Following on from the video on cooking Sailors Clams I recently cooked another one of our favourite Spanish dishes. Pimentos de Padrón is another one of these simple dishes that looks more complicated that it actually is. In many ways they are a signature dish for us, as before moving to Almerimar if anyone had said that we would sit in a restaurant and order a plat of small peppers we would have thought they were mad!
Healthy and easy to cook, the hidden secret of Pimientos de Padrón is the spicy one lurking amongst the other waiting to give your taste buds a good kicking! Somewhat like Russian Roulette you never know if the one you pick will be one of the extra hot ones.

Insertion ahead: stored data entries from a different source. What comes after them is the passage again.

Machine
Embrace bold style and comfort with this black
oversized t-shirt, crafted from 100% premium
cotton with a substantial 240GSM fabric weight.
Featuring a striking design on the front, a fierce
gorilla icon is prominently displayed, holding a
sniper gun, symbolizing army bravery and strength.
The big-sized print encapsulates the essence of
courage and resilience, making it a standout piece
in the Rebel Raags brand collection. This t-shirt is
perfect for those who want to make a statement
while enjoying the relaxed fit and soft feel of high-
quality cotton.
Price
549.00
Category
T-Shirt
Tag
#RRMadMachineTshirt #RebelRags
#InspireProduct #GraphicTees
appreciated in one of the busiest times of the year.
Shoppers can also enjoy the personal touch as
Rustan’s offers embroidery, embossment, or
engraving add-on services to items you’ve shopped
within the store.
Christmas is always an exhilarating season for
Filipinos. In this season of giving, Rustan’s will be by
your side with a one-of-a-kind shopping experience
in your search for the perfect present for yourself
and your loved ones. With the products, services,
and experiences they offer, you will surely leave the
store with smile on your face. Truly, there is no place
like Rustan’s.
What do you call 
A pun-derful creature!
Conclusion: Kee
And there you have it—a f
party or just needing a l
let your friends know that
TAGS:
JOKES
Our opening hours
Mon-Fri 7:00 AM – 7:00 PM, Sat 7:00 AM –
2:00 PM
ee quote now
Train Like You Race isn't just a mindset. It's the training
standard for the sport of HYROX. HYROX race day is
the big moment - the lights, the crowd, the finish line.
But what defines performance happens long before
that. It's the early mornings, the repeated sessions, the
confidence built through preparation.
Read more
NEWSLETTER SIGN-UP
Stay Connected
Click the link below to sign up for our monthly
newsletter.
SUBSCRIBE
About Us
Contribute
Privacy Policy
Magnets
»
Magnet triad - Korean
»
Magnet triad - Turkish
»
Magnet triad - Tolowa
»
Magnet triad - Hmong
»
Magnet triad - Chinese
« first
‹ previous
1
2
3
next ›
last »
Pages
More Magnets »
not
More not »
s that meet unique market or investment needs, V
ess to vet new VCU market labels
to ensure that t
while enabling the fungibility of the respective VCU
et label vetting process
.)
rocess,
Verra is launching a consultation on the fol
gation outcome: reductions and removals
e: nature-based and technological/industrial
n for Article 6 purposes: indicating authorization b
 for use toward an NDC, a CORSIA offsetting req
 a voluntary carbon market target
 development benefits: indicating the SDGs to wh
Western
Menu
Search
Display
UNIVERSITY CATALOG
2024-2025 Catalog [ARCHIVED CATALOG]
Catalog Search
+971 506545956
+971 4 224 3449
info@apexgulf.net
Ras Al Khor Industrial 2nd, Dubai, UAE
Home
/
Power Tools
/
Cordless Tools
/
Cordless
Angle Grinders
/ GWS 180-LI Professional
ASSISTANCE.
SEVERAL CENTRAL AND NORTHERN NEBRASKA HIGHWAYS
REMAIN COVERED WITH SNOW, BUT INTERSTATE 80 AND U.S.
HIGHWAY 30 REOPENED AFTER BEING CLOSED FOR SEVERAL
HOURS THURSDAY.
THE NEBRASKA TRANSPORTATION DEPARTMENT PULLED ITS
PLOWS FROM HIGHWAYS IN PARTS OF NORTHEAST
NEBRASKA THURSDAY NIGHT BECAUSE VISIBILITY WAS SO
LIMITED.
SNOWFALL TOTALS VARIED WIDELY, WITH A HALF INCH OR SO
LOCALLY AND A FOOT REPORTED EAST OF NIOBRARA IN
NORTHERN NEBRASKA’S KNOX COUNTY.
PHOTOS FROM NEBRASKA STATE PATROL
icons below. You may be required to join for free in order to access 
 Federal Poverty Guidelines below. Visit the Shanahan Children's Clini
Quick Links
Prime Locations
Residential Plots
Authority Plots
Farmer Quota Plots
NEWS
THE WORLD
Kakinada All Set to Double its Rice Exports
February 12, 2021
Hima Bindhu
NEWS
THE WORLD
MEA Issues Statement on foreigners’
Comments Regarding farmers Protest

And believe me if you get a hot one you will know about it!!!
About Pimientos de Padrón
They are small green peppers (5-7 centimetres long) unique to Padrón, a region of South West Galicia in North West Spain, around 22 kilometres from Santiago de Compostela. Galicia is famous for its green landscape, spectacular coastline, high rainfall and delicious organic products from both the sea and land.
The peppers were originally cultivated in the 16th century in the small Padronian village of Herbon by monks in the monastery of Convento Franciscano who brought these peppers back from the Spanish Colonies in South America, probably from what is now Mexico. Since that time, these peppers have been grown by the villagers, and after 400 years the Padronesses know these peppers like they know the members of their own families. When you buy Padrón Peppers, you are getting a product from long tradition and loving care. And now the tradition of Pimientos de Padrón continues in Maleny, in the Sunshine Coast hinterland, organically grown by Richard Mohan at MIDYIM ECO RESORT. (The season extends from December through to May.)
Pimientos de Padrón might be small but they have a load of flavour, with an incomparable sweet taste and delicate flesh. Further, the nutritional value of these seemingly unassuming peppers is extraordinary. They contain vitamins A, B1, B2, C, P, proteins, calcium, iron and virtually no calories. Pimientos de Padrón also have many other special properties; approximately one in ten is hot and that is why they are sometimes known as the culinary “Russian Roulette” Pepper.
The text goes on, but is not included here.